Simple. Give them work permit, and let them stay. The aged ones may stay as lifelong ‘non-citizen domiciles’ without voting rights. The young ones, born after 1987, may be given domicile card now, and may be given the right to apply for citizenship after a decade (or whatever period is stipulated). The ‘domicile card’ would be something akin to the US ‘green card’. The illegal immigrants, who have entered in last two decades, need to be deported, if only Bangladesh takes them back. Otherwise, the same route has to be followed for them too. They will work for their living, as they do now, and will enjoy some basic facilities or subsidies. They will pay taxes (even the poor pay tax in the form of GST for the goods they buy), and enjoy certain benefits, but will not vote in any election.

And yes, all the Hindus coming from Bangladesh are not victims of persecution. Like the Muslims, many Hindus are coming just because India is a better place for earning a living or doing small business. So, 2014 must be the cut-off date for them too. Any Hindu, who has or will come after 2014 from Bangladesh (when religious tension has ebbed in that country), should be treated as illegal immigrant, unless she/he can prove persecution.

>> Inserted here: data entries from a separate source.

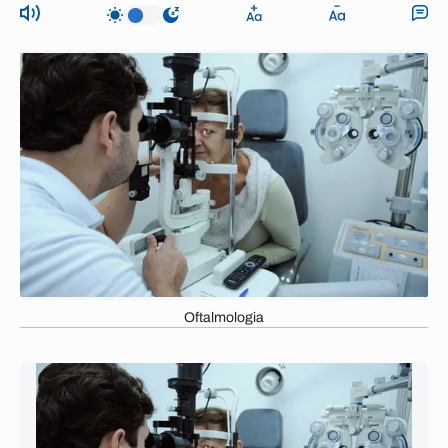
Oftalmologia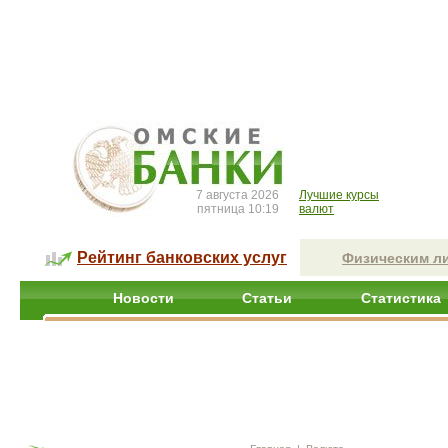
7 августа 2026
Лучшие курсы
пятница 10:19
валют
Рейтинг банковских услуг
Физическим л
Новости
Статьи
Статистика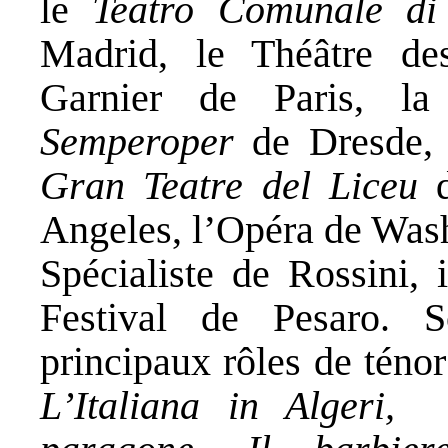
le
Teatro Comunale di
Madrid, le Théâtre de
Garnier de Paris, l
Semperoper
de Dresde, 
Gran Teatre del Liceu
d
Angeles, l’Opéra de Wa
Spécialiste de Rossini, 
Festival de Pesaro. S
principaux rôles de ténor
L’Italiana in Algeri,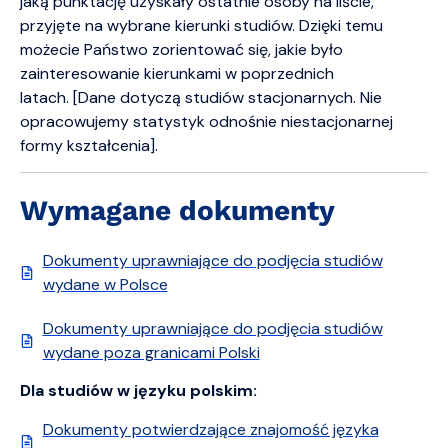
jaką punktację uzyskały ostatnie osoby na liście,
przyjęte na wybrane kierunki studiów. Dzięki temu
możecie Państwo zorientować się, jakie było
zainteresowanie kierunkami w poprzednich
latach. [Dane dotyczą studiów stacjonarnych. Nie
opracowujemy statystyk odnośnie niestacjonarnej
formy kształcenia].
Wymagane dokumenty
Dokumenty uprawniające do podjęcia studiów
wydane w Polsce
Dokumenty uprawniające do podjęcia studiów
wydane poza granicami Polski
Dla studiów w języku polskim:
Dokumenty potwierdzające znajomość języka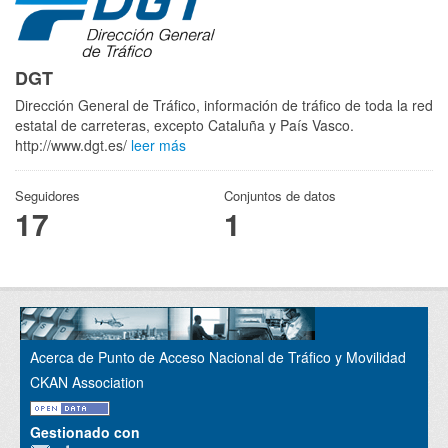
DGT
Dirección General de Tráfico, información de tráfico de toda la red
estatal de carreteras, excepto Cataluña y País Vasco.
http://www.dgt.es/
leer más
Seguidores
Conjuntos de datos
17
1
Acerca de Punto de Acceso Nacional de Tráfico y Movilidad
CKAN Association
Gestionado con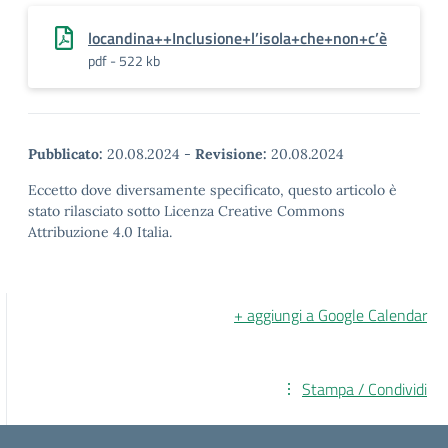
locandina++Inclusione+l’isola+che+non+c’è
pdf - 522 kb
Pubblicato:
20.08.2024
-
Revisione:
20.08.2024
Eccetto dove diversamente specificato, questo articolo è
stato rilasciato sotto Licenza Creative Commons
Attribuzione 4.0 Italia.
+ aggiungi a Google Calendar
Stampa / Condividi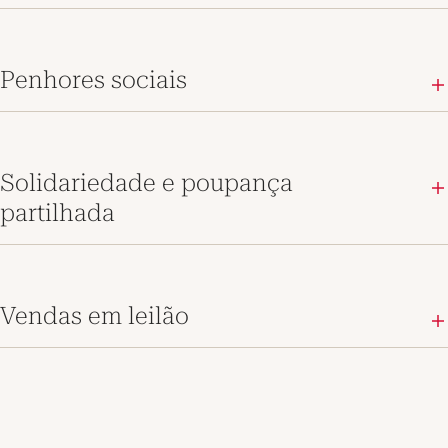
Penhores sociais
Solidariedade e poupança
partilhada
Vendas em leilão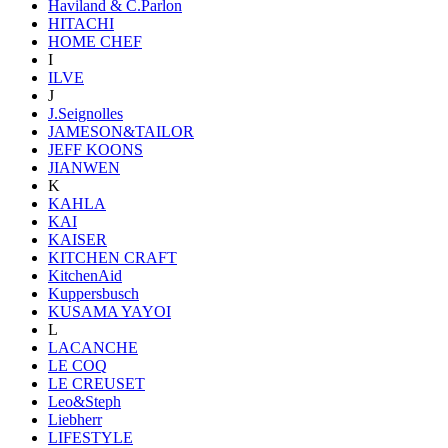
Haviland & C.Parlon
HITACHI
HOME CHEF
I
ILVE
J
J.Seignolles
JAMESON&TAILOR
JEFF KOONS
JIANWEN
K
KAHLA
KAI
KAISER
KITCHEN CRAFT
KitchenAid
Kuppersbusch
KUSAMA YAYOI
L
LACANCHE
LE COQ
LE CREUSET
Leo&Steph
Liebherr
LIFESTYLE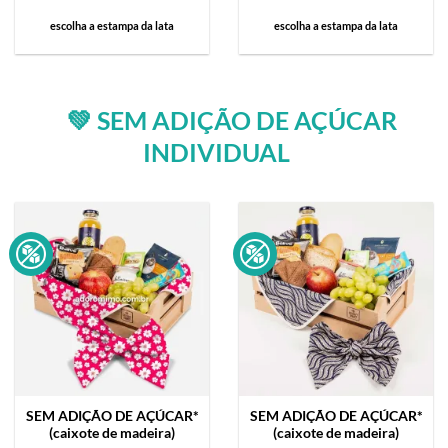
escolha a estampa da lata
escolha a estampa da lata
💚 SEM ADIÇÃO DE AÇÚCAR
INDIVIDUAL
SEM ADIÇÃO DE AÇÚCAR*
SEM ADIÇÃO DE AÇÚCAR*
(caixote de madeira)
(caixote de madeira)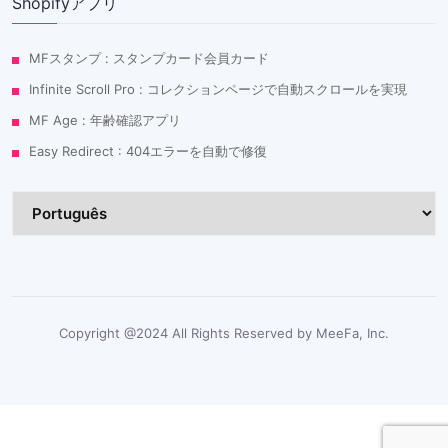
Shopifyアプリ
MFスタンプ : スタンプカード会員カード
Infinite Scroll Pro : コレクションページで自動スクロールを実現
MF Age : 年齢確認アプリ
Easy Redirect : 404エラーを自動で修復
Copyright @2024 All Rights Reserved by MeeFa, Inc.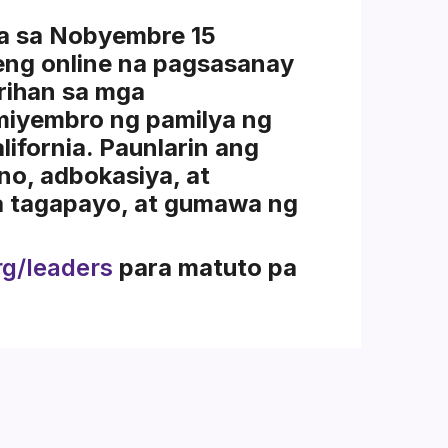
a sa
Nobyembre 15
reng online na pagsasanay
rihan sa mga
 miyembro ng pamilya ng
ifornia. Paunlarin ang
o, adbokasiya, at
 tagapayo, at gumawa ng
rg/leaders
para matuto pa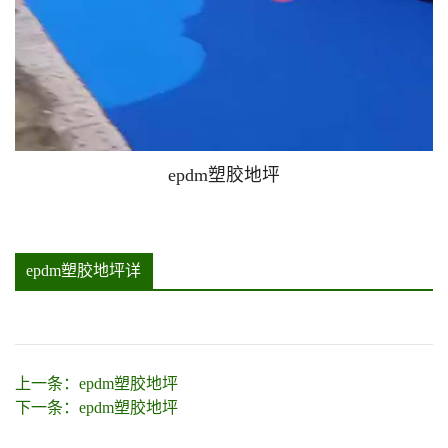
epdm塑胶地坪
epdm塑胶地坪详
情
上一条：
epdm塑胶地坪
下一条：
epdm塑胶地坪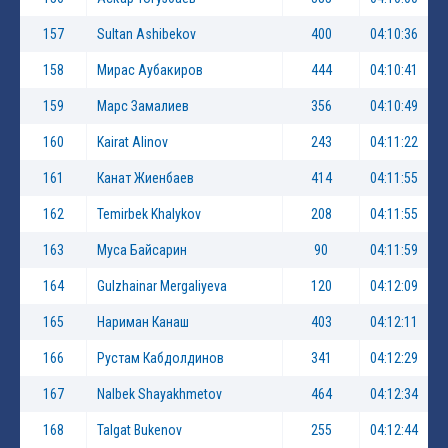
157
Sultan Ashibekov
400
04:10:36
158
Мирас Аубакиров
444
04:10:41
159
Марс Замалиев
356
04:10:49
160
Kairat Alinov
243
04:11:22
161
Канат Жиенбаев
414
04:11:55
162
Temirbek Khalykov
208
04:11:55
163
Mуса Байсарин
90
04:11:59
164
Gulzhainar Mergaliyeva
120
04:12:09
165
Нариман Канаш
403
04:12:11
166
Рустам Кабдолдинов
341
04:12:29
167
Nalbek Shayakhmetov
464
04:12:34
168
Talgat Bukenov
255
04:12:44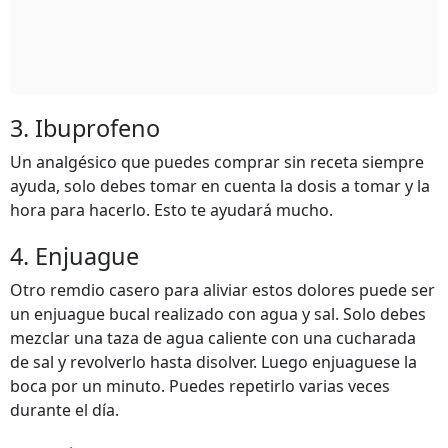
3. Ibuprofeno
Un analgésico que puedes comprar sin receta siempre
ayuda, solo debes tomar en cuenta la dosis a tomar y la
hora para hacerlo. Esto te ayudará mucho.
4. Enjuague
Otro remdio casero para aliviar estos dolores puede ser
un enjuague bucal realizado con agua y sal. Solo debes
mezclar una taza de agua caliente con una cucharada
de sal y revolverlo hasta disolver. Luego enjuaguese la
boca por un minuto. Puedes repetirlo varias veces
durante el día.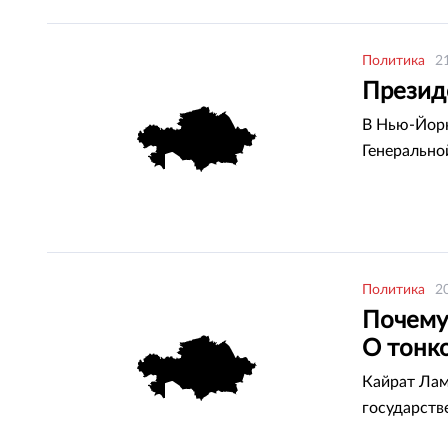
Политика
2
Презид
В Нью-Йорк
Генерально
Политика
2
Почему
О тонк
Кайрат Лам
государств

This is the only solution, and it needs to be done now. Otherwise, the process of illegal immigration will continue, and any funda-mentalist force will take advantage of it. In the last seven decades we have debated it, signed agreements on it, but never acted on it. So, when finally we acted on the basis of a hopelessly outdated cut-off year, as in Assam, it resulted in a debacle. We cannot play with this grave security issue any longer without putting us and our children at high risk.

 Postscript

It is true that Assam in particular, and the North-East in general, do not want to give any Bangladeshi—be they Hindu or Muslim—the right to live in their land for genuine ethnic-cultural reasons. That is why they have launched a movement which is the polar opposite of the ‘No NRC’ movement.

They were opposed to it from the very beginning, and that was why Jawaharlal Nehru wrote a letter to Gopinath Bordoloi, the first Chief Minister of Assam (which was then the entire North-East except Tripura and Manipur), urging him to differentiate between the (Hindu) refugees and other (Muslim) immigrants. Unfortunately, the State or the Union Govern-ment did nothing to differentiate between the two, and allowed both the refugees and illegal immigrants to stay. That was why a bloody movement rocked the State, and the Assam Accord (1985) promised to finish the pending job.

But even thereafter, the people of Assam voted for such parties (like the AGP and Congress) for three decades, often repeatedly, who did not care to identify the Bangladeshis. Then they voted for a party (the BJP) that played another type of politics over it. Now, many decades have passed. The concern of the North-East is genuine, as it becomes clear from the fate of the Assamese people, who have now become just 48 per cent of the population of Assam. But now, after so many decades, things cannot be changed. For them the only safeguard can be that no domicile card holder of the North-East will get Citizenship card if she/he lives in the North East.

The author is a journalist and author.